What needs to be done -> Leave every picture out and give back the lines below from the first through the line that holds "Ruilen en retourneren", exactly as written.
[Start of Attachment]
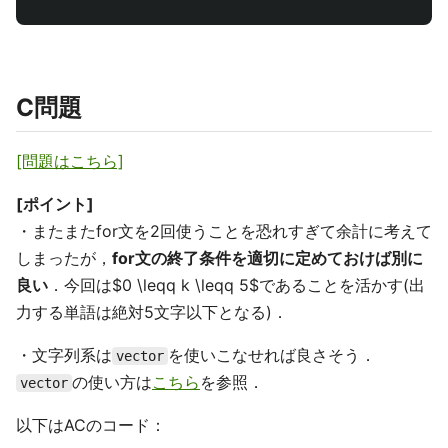
C問題
[問題はこちら]
[ポイント]
・またまたfor文を2回使うことを恐れすぎて余計に考えて
しまったが，
for文の終了条件を適切に定めておけば別に
良い
．今回は$0 \leqq k \leqq 5$であることを活かす(出
力する単語は絶対5文字以下となる)．
・文字列系は
を使いこなせれば良さそう．
vector
の使い方は
こちら
を参照．
vector
以下はACのコード：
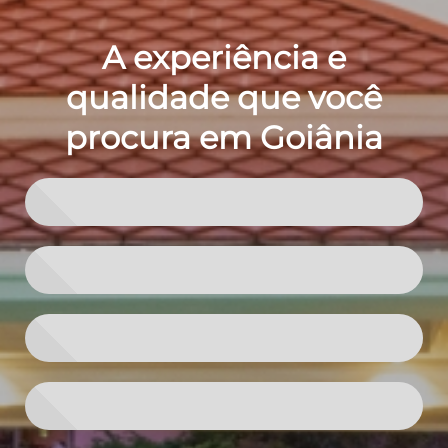
A experiência e
qualidade que você
procura em Goiânia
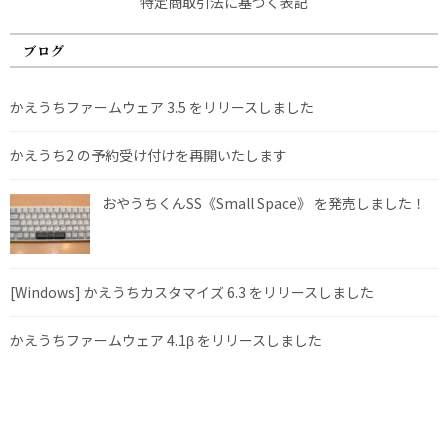
特定商取引法に基づく表記
ブログ
かえうちファームウェア 3.5 をリリースしました
かえうち2 の予約受け付けを再開いたします
おやうちくんSS《Small Space》 を発売しました！
[Windows] かえうちカスタマイズ 6.3 をリリースしました
かえうちファームウェア 4.1β をリリースしました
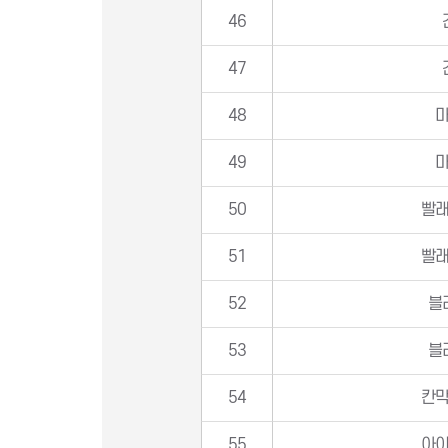
46
47
48
49
50
빨
51
빨
52
블
53
블
54
칸
55
아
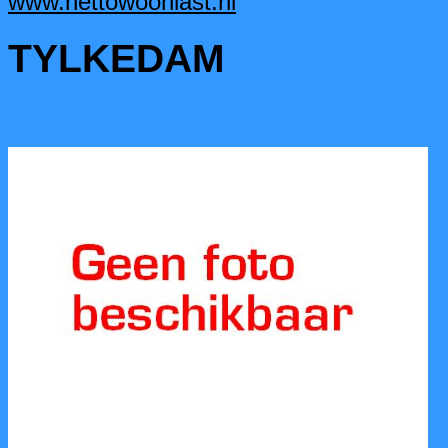
www.nettowoonlast.nl
TYLKEDAM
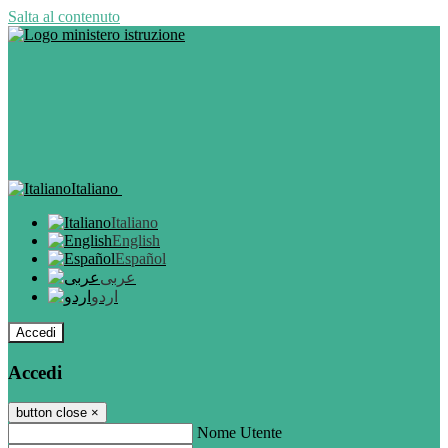
Salta al contenuto
Italiano
Italiano
English
Español
عربى
اردو
Accedi
Accedi
button close
×
Nome Utente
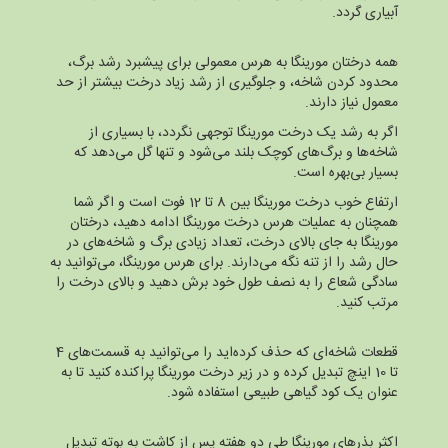
آبیاری گردد.
همه درختان مورینگا به هرس معمولی برای پیشبرد رشد برگ،
محدود کردن شاخه، و جلوگیری از رشد زیاد درخت بیشتر از حد
معمول نیاز دارند.
اگر به رشد یک درخت مورینگا توجهی نگردد، با بسیاری از
شاخه‌ها و برگ‌های کوچک بلند می‌شود و تنها گل می‌دهد که
بسیار بی‌بهره است.
ارتفاع خوب درخت مورینگا بین 8 تا 12 فوت است و اگر شما
همچنان به عملیات هرس درخت مورینگا ادامه دهید، درختان
مورینگا به جای بالای درخت، تعداد زیادی برگ و شاخه‌های در
حال رشد را از تنه نگه می‌دارند. برای هرس مورینگا، می‌توانید به
سادگی شعاع را به نصف طول خود برش دهید و بالای درخت را
مرتب کنید.
قطعات شاخه‌ای که حذف کرده‌اید را می‌توانید به قسمت‌های 4
تا 10 اینچ تبدیل کرده و در زیر درخت مورینگا پراکنده کنید تا به
عنوان یک کود گیاهی طبیعی استفاده شود.
اکثر بذرهای مورینگا طی دو هفته پس از کاشت به بوته تبدیل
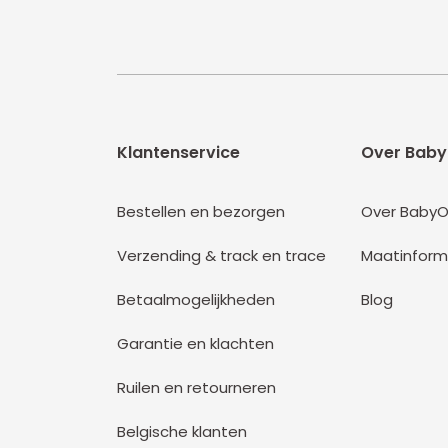
Klantenservice
Over Baby
Bestellen en bezorgen
Over BabyO
Verzending & track en trace
Maatinform
Betaalmogelijkheden
Blog
Garantie en klachten
Ruilen en retourneren
Belgische klanten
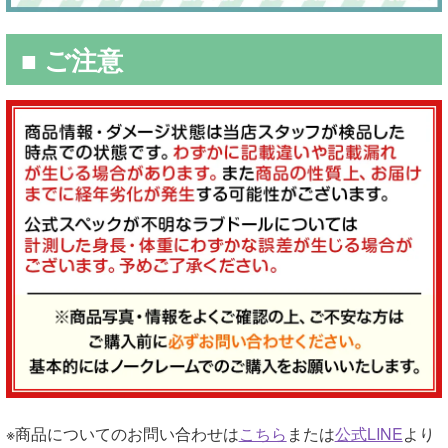
■ ご注意
※商品についてのお問い合わせは
こちら
または
公式LINE
より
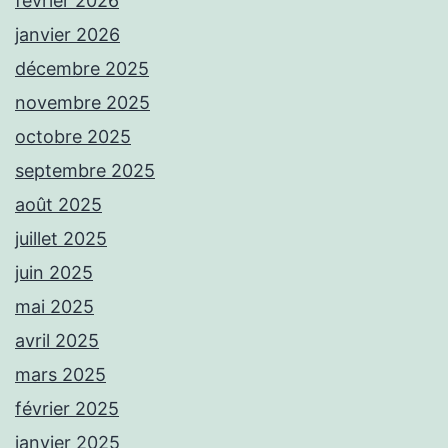
février 2026
janvier 2026
décembre 2025
novembre 2025
octobre 2025
septembre 2025
août 2025
juillet 2025
juin 2025
mai 2025
avril 2025
mars 2025
février 2025
janvier 2025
[End of Attachment]
Response to the exercise ->
C問題
[問題はこちら]
[ポイント]
・またまたfor文を2回使うことを恐れすぎて余計に考えて
しまったが，
for文の終了条件を適切に定めておけば別に
良い
．今回は$0 \leqq k \leqq 5$であることを活かす(出
力する単語は絶対5文字以下となる)．
・文字列系は
を使いこなせれば良さそう．
vector
の使い方は
こちら
を参照．
vector
以下はACのコード：
A experiência e
qualidade que você
procura em Goiânia
特定商取引法に基づく表記
ブログ
かえうちファームウェア 3.5 をリリースしました
かえうち2 の予約受け付けを再開いたします
おやうちくんSS《Small Space》 を発売しました！
[Windows] かえうちカスタマイズ 6.3 をリリースしました
かえうちファームウェア 4.1β をリリースしました
46
47
48
49
50
빨
51
빨
52
블
53
블
54
칸
55
아
www.nettowoonlast.nl
TYLKEDAM
Salta al contenuto
Italiano
Italiano
English
Español
عربى
اردو
Accedi
Accedi
button close
×
Nome Utente
آبیاری گردد.
همه درختان مورینگا به هرس معمولی برای پیشبرد رشد برگ،
محدود کردن شاخه، و جلوگیری از رشد زیاد درخت بیشتر از حد
معمول نیاز دارند.
اگر به رشد یک درخت مورینگا توجهی نگردد، با بسیاری از
شاخه‌ها و برگ‌های کوچک بلند می‌شود و تنها گل می‌دهد که
بسیار بی‌بهره است.
ارتفاع خوب درخت مورینگا بین 8 تا 12 فوت است و اگر شما
همچنان به عملیات هرس درخت مورینگا ادامه دهید، درختان
مورینگا به جای بالای درخت، تعداد زیادی برگ و شاخه‌های در
حال رشد را از تنه نگه می‌دارند. برای هرس مورینگا، می‌توانید به
سادگی شعاع را به نصف طول خود برش دهید و بالای درخت را
مرتب کنید.
قطعات شاخه‌ای که حذف کرده‌اید را می‌توانید به قسمت‌های 4
تا 10 اینچ تبدیل کرده و در زیر درخت مورینگا پراکنده کنید تا به
عنوان یک کود گیاهی طبیعی استفاده شود.
اکثر بذرهای مورینگا طی دو هفته پس از کاشت به بوته تبدیل
Klantenservice
Over Baby
Bestellen en bezorgen
Over BabyO
Verzending & track en trace
Maatinform
Betaalmogelijkheden
Blog
Garantie en klachten
Ruilen en retourneren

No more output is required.